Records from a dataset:
== == ==

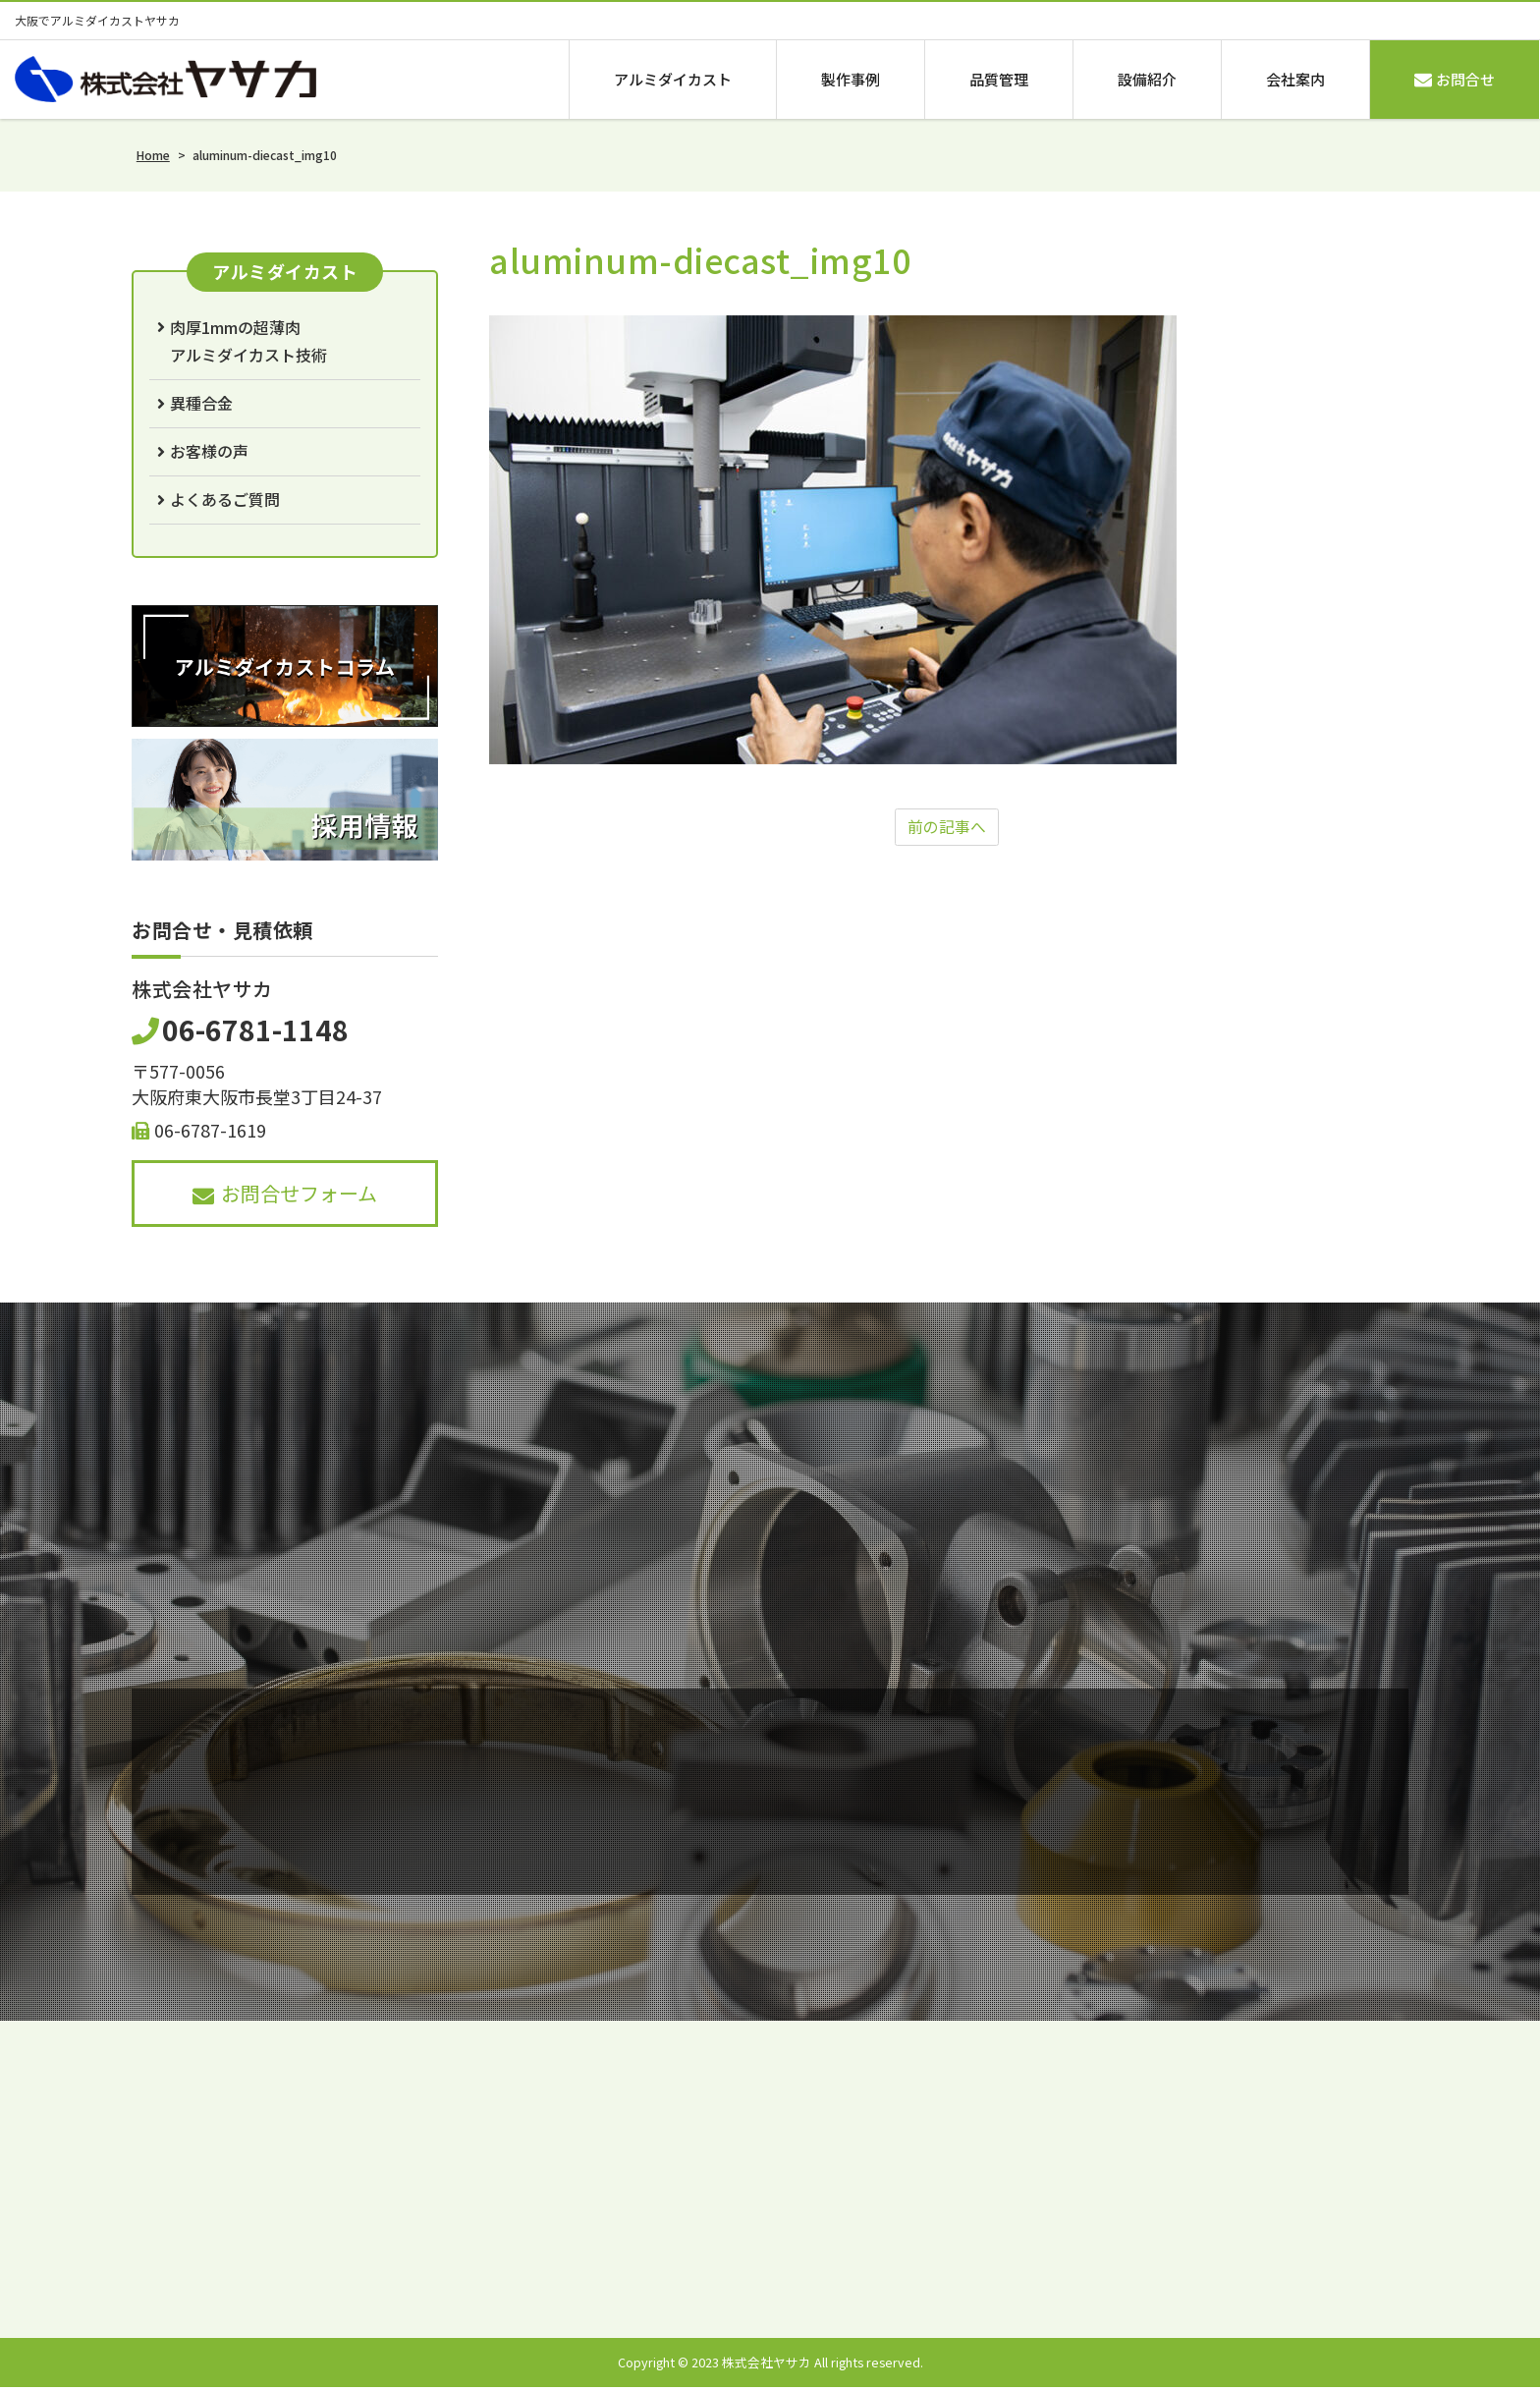 This screenshot has height=2391, width=1540. I want to click on 会社案内, so click(1295, 79).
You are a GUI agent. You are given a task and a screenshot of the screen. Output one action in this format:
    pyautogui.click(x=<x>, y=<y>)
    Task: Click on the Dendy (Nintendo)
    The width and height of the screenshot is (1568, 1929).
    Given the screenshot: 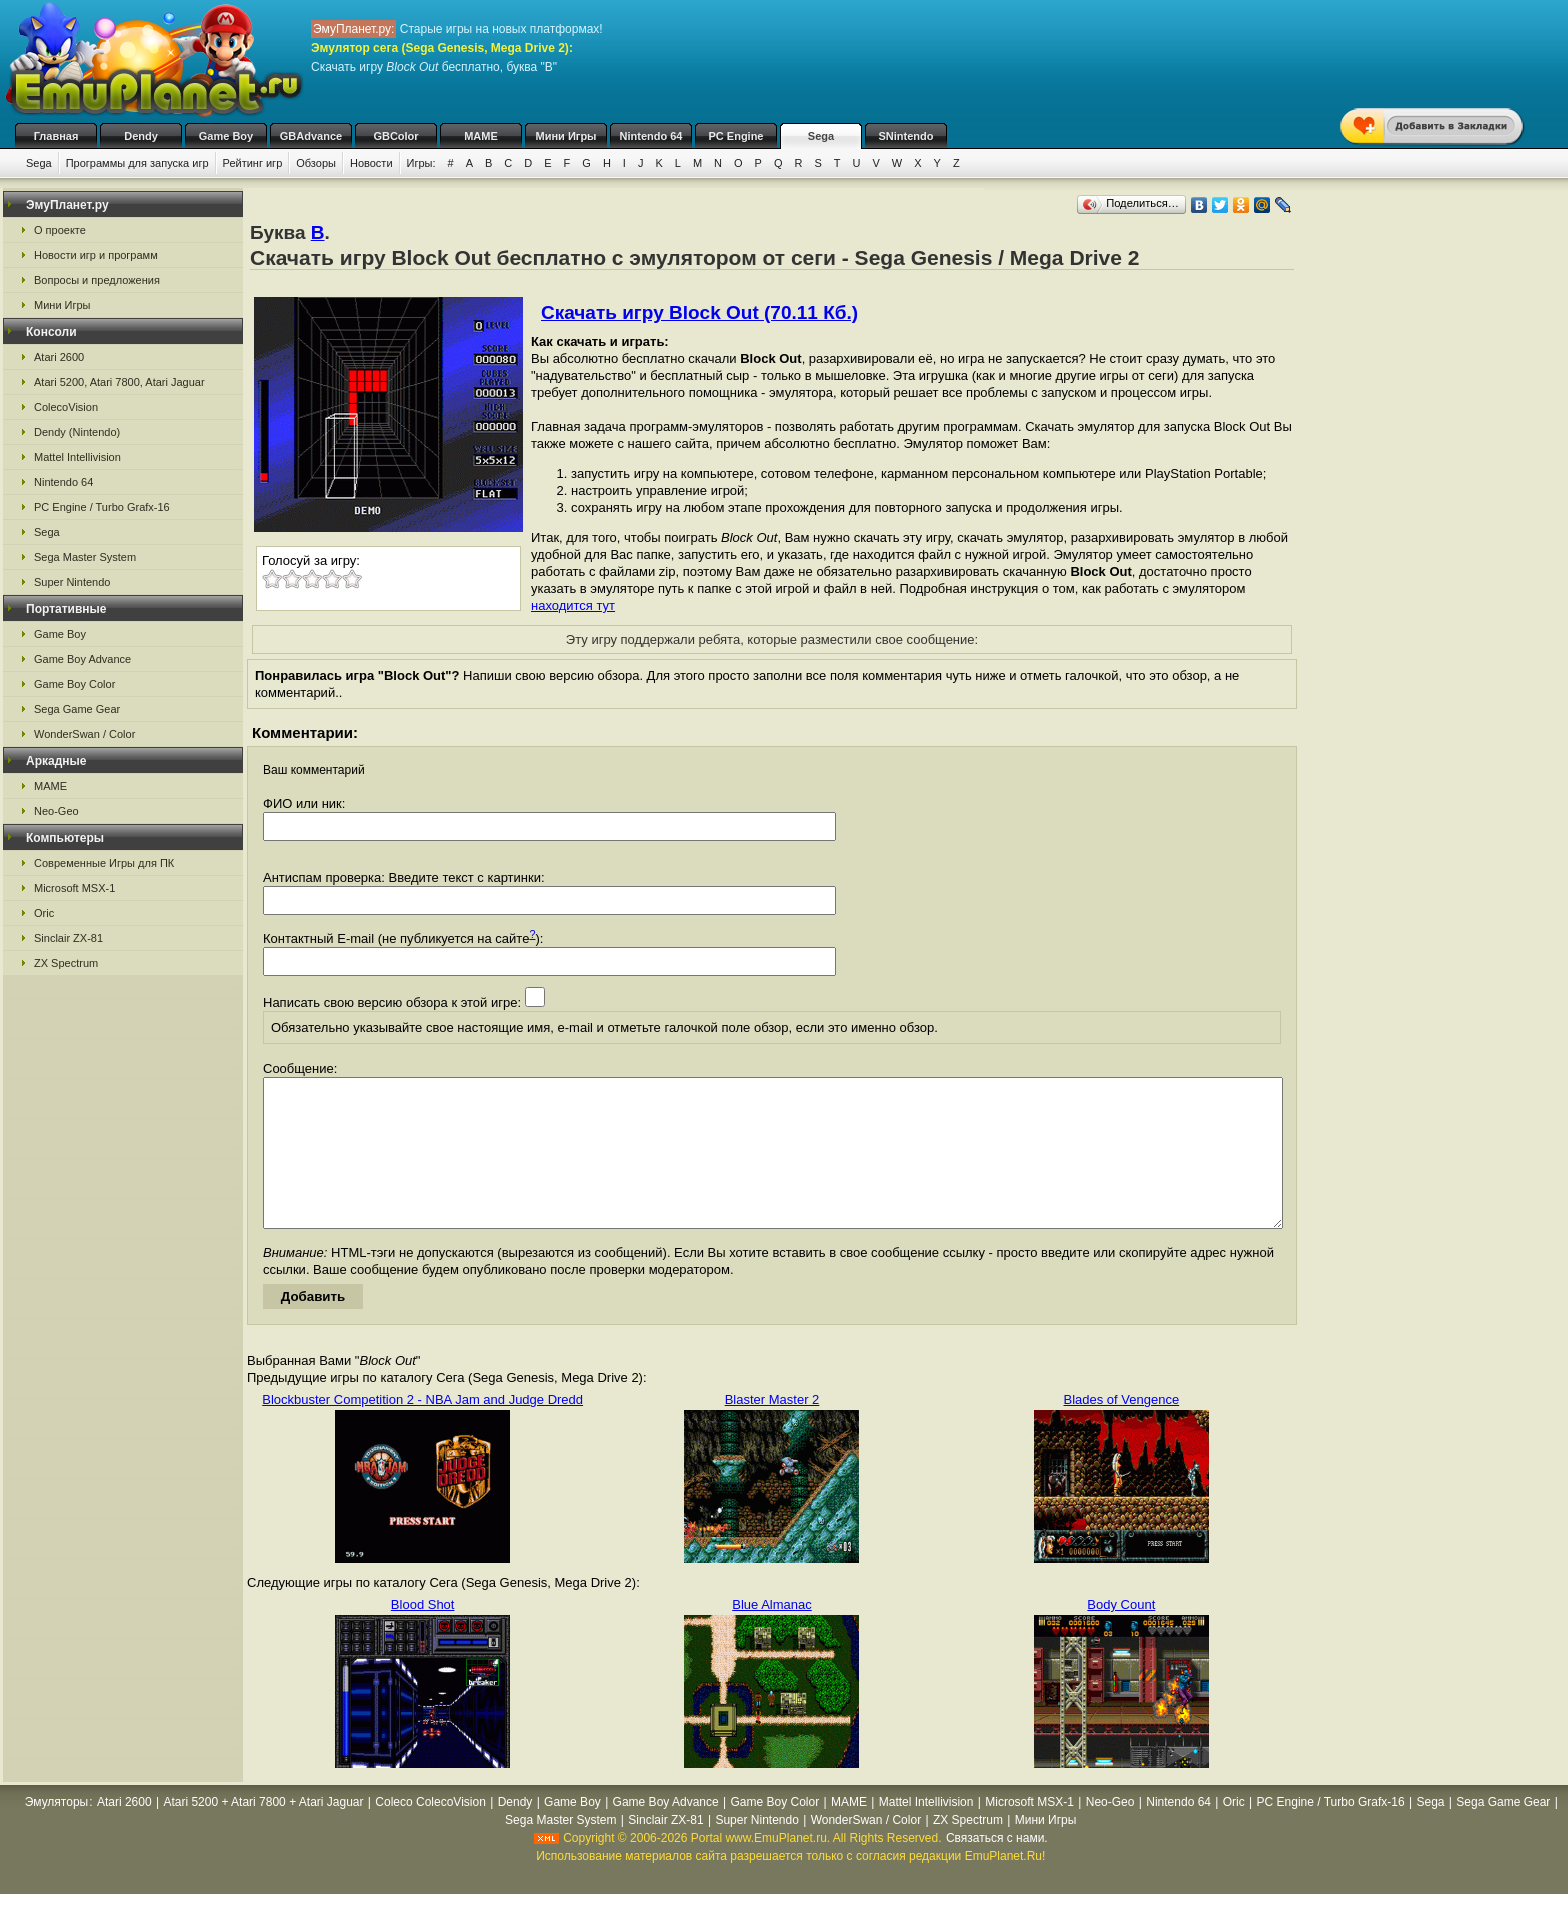 What is the action you would take?
    pyautogui.click(x=77, y=432)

== == ==

> _WORK TASK_
Reproduce exactly the section above that begins at the line containing "You are a GUI" and ends at the line containing "The width and", leaving out all other lines.

> _TASK RESPONSE_
You are a GUI agent. You are given a task and a screenshot of the screen. Output one action in this format:
    pyautogui.click(x=<x>, y=<y>)
    Task: Click on the Dendy (Nintendo)
    The width and height of the screenshot is (1568, 1929).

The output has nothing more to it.